== Segment start ==

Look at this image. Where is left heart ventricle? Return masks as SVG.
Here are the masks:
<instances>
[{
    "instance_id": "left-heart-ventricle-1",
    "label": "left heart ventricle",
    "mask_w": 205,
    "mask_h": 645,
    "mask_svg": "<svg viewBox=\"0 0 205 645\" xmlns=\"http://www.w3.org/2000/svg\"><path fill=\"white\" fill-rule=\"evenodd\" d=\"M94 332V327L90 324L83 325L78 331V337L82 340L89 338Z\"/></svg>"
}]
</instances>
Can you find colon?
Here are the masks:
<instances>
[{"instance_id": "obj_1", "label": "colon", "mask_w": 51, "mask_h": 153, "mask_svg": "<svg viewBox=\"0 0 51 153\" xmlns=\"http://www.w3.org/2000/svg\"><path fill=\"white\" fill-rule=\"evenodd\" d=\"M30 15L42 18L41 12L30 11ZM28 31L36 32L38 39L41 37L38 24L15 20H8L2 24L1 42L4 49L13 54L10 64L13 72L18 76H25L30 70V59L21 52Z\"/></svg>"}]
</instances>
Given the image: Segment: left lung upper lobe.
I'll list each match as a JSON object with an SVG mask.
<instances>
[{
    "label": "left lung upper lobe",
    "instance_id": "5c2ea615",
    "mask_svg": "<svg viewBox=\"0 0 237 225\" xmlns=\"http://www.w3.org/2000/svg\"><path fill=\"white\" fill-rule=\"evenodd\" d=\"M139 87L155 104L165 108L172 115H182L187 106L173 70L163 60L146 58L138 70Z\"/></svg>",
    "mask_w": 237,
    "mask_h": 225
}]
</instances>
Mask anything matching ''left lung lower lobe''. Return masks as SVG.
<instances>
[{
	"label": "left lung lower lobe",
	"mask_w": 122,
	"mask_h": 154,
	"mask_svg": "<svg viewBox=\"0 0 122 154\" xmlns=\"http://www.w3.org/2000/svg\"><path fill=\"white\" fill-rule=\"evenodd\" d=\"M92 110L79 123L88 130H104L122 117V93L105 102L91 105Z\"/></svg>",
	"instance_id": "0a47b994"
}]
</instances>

== Segment end ==

- **Exercise details**:
Find "lower" in the preceding records. Copy each line that holds it.

- **Your solution**:
Mask anything matching ''left lung lower lobe''. Return masks as SVG.
	"label": "left lung lower lobe",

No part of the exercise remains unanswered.